Collected data
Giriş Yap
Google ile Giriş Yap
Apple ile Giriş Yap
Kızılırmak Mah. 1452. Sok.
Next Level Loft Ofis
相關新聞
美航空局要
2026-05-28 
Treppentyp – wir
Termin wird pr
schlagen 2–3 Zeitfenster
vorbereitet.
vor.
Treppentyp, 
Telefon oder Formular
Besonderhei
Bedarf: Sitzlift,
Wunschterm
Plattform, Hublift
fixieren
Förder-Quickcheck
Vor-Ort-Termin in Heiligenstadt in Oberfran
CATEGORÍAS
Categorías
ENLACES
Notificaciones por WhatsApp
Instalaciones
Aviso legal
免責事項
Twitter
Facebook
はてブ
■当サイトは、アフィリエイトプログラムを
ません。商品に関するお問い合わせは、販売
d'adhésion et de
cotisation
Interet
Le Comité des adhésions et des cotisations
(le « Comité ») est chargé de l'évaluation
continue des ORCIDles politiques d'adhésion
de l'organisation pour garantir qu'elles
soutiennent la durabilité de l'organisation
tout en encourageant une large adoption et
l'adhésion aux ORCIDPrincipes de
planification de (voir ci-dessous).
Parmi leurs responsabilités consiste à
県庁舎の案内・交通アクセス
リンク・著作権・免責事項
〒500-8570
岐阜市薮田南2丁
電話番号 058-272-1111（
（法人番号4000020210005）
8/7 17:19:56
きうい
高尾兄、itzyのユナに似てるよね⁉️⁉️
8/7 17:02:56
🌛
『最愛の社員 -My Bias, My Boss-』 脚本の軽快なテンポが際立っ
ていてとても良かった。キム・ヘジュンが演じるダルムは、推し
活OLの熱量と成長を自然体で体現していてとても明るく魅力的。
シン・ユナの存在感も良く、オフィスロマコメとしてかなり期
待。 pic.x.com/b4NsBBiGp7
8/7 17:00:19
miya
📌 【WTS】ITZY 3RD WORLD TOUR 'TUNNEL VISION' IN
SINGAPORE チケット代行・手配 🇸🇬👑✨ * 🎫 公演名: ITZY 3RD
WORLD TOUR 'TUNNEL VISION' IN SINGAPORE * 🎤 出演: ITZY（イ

### PROBLEM REQUIREMENTS
From the records above, report the count of lines containing "Giriş" and nothing more.

### RESPONSE
3